Simple Suggestions to Remain Compliant with the EPA Amalgam Separator Regulation

If you currently have an amalgam separator and you believe you are compliant, please read the rest of this blog to be certain your Practice is protected. The following are suggestions to improve the chance that your current amalgam separator is found compliant by your Local Control Group.

1) Know the Manufacturer Maintenance Requirements

All amalgam separators have different maintenance needs; the trick is to learn which amalgam separator has the least required maintenance. If you have an amalgam separator that has been sold to you by a service company, you most likely have a filter type amalgam separator. These are the most common systems in American, as service companies stand to make the most profit on the regular servicing of these systems.

If you have a filter based amalgam separator, you would most likely be required to inspect these systems once a week, because they are known to clog. Unfortunately, you cannot rely on your service

provider to complete this maintenance for you. Most Service Technicians lack the training on amalgam separators, and for them to maintain your filter based amalgam separator correctly, they would have to be in your office on a weekly basis.

For tips on the maintenance of the most common amalgam separators in North America, please watch the M.A.R.S Preventative Maintenance Videos.

NOTE: If you find that your current amalgam separator has been neglected and your system is on overflow. It is often more economical to replace the entire system at this point. Refer to our previous blog ”How” to Guarantee Compliance Part 1 to learn what to look for in a new amalgam separator.

2) Keep up with Maintenance/ Inspection Logs

As mentioned above, there are amalgam separators that require regular maintenance and weekly inspections.

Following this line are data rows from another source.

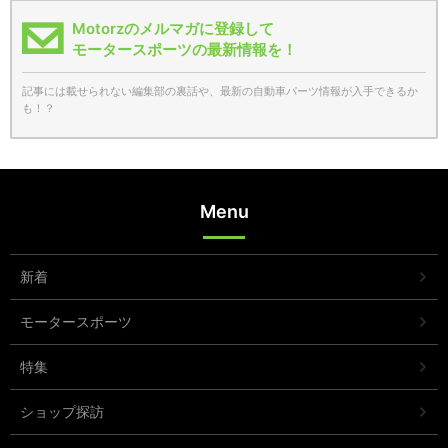
Motorzのメルマガに登録して
モータースポーツの最新情報を！
記事には載せられない編集部の裏話や、最新の自動車パーツ情報が入手できるか
も！？
Menu
新着
モータースポーツ
特集
ショップ探訪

According to the EPA, you must keep weekly records on the required maintenance and inspection of your amalgam separator. These logs will be necessary to remain on record for three years.

3) Contact your Local Control Group

Do not be afraid to contact your Local Control Group to inquire about their standards and expectations. Despite what many might think, they are not out to get Dental Practices. Most Local Control Groups are happy to give you any resource you need to become compliant. The reason Local Control Groups have to require amalgam separators in Dental Practices is because amalgam separators are currently the best technology to remove total mercury (solid and soluble) out of our waterways. Because most Local Control Groups cannot meet their required mercury discharge limits, they do have to ensure all members discharging into their waterways are compliant. As long as Dental Practices continue to work with their Local Control Groups, they will remain friendly and assist you in becoming compliant.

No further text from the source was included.